しかし、この二本の映画は他のパニック映画大きく異なる。それはこの二本が「犯罪映画」であるということだろう。
『東京湾炎上』は石油を満載したタンカーをハイジャックしたテロリストが東京湾を含む湾岸地区及び首都圏そのものを人質としたテロリズム。
『新幹線大爆破』は大量の乗客をのせた新幹線に爆弾を仕掛けた犯人が身代金を要求する。
枠組みとしてはオールスターによる『パニック映画』ではあるが、この二本は『犯人とその脅迫手段対警察及び政府』というプロットがメインである。
ご存知のように『新幹線大爆破』は海外でカット版が公開されたことによってカルト化しているし、『東京湾炎上』も知る人ぞ知る傑作であり、その犯人とその非常にユニークな脅迫手段(石油タンカー、速度設定による爆弾)が生み出すあの手この手の見せ場の面白さは今でも全く色褪せない。とはいえ、現代の視点で観るとやはりいささか冗漫であったり、観る側に意識の調整が必要とされるミニチュア前とした特撮などなど、諸手を上げてオススメするには苦しい部分もある。
ハリウッドでは『ダイ・ハード』のヒットによって、70年代パニック映画の潮流はアクション映画のカテゴリーの中で復活を遂げたが、日本の国産パニック映画を代表するこの二本の潮流はなかなか日本では復活することはなかった。
唯一の例外が超傑作『機動警察パトレイバー劇場版』だ。
『東京湾炎上』同様、東京湾沿岸と首都圏一帯を人質とする犯人とそのユニークな脅迫手段との戦いは、モノの見事に二本の国産パニック映画の真髄をつかんでいる。さらに、その犯人像と思想的犯罪がまたこの映画独自の凄みになっているのだが、それはここでは措いておく。
そんな中、40年後の2015年。
遂に日本映画が『東京湾炎上』『新幹線大爆破』と並ぶ「国産パニック映画」の傑作を創りだした。
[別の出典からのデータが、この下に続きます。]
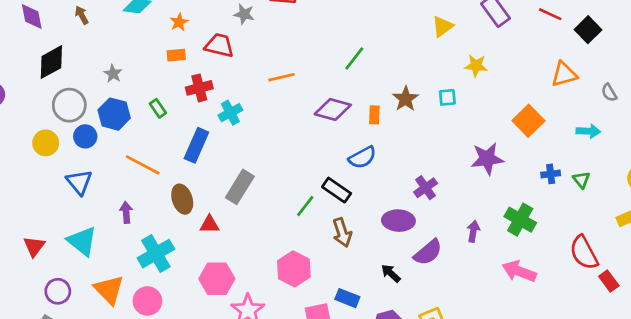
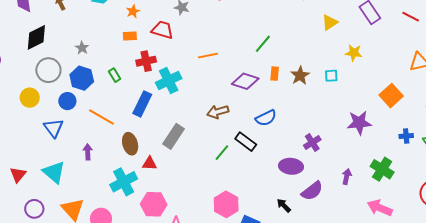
cyan cross: (230, 113) -> (169, 81), size x1.4
orange rectangle: (374, 115) -> (275, 74), moved
blue circle: (85, 136) -> (67, 101), moved
brown arrow: (342, 233) -> (218, 112), moved, turned 90
cyan cross: (156, 254) -> (124, 182), moved
pink hexagon: (294, 269) -> (226, 204), moved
【不勉強ながら原作は未読なので、以下は映画のみの感想になります。ネタバレも含みますのでご注意ください。】
プロットはもちろん一行。
《テロリストに奪われた大型ヘリが原発上空でホバリングを始め、燃料が切れるまでに事態を解決するべくプロが全力を尽くす》
これ以上ないほどの国産パニック映画の申し子。しかも当然「一日の話」!
「新幹線に爆弾をしかけたあ!?」というセリフとともにタイトルが出る『新幹線大爆破』同様、冒頭からいきなりヘリが奪われるという鉄板の導入。この大型ヘリの巨大感と怪物のような演出が大いに盛り上げてくれる。ヘリのローターと排気の生み出す咆哮が音響効果も相まって迫力満点。
ここで主人公の子どもがひょんなことからこのヘリの中に取り残されてしまうのが前半の大きなプロットになる。
個人的に「子どもが活躍する映画に駄作なし、子どもが出るのに活躍しない映画に良作なし」と思っているのだが、この映画の子どもときたら、ハッチが閉じようとするや持っている缶コーヒーを連結部に挟んだり、魔法瓶(?)を挟んだりして閉まるのを防ぐという素晴らしさ。完全につかみはオッケー。しかも、この子どもときたら一緒にいた子どもを先に逃がしたせいで取り残されるという疑いようのない活躍。
前半はこの子どもを救出する作戦がメインとなって話が進むわけだが、『新幹線大爆破』の宇津井健による「ホワイトボードに書き出して理路整然と解決策に対して駄目だし」を踏襲した「議論燃え」を徹底的に見せてくれる。コレなんだよ。わたしが日本映画のエンタメに求めているのは。ハリウッドのマッチョ志向に立ち向かうにはこれしかない(まあ、ハリウッドはそっち方面でも結構凄いのがあるので油断できませんが)。
「こうしたらこう!」「いやそれじゃダメだからこう!」「それじゃもっとダメだ!」という流れからの、本木雅弘扮する切れ者原子力技術者が門外漢として解決策を捻出する。この流れに痺れる。
そして、いよいよその救出作戦が前半のクライマックス。そもそもただでさえ数の少ない国内エンタメ映画で、中盤に悶絶モノのアクションが設けられた構成なんて前代未聞と言えるでしょう。さらにこの二転三転する危機また危機の波状攻撃からの、アッと驚く「子ども落下」の絶体絶命ブリ。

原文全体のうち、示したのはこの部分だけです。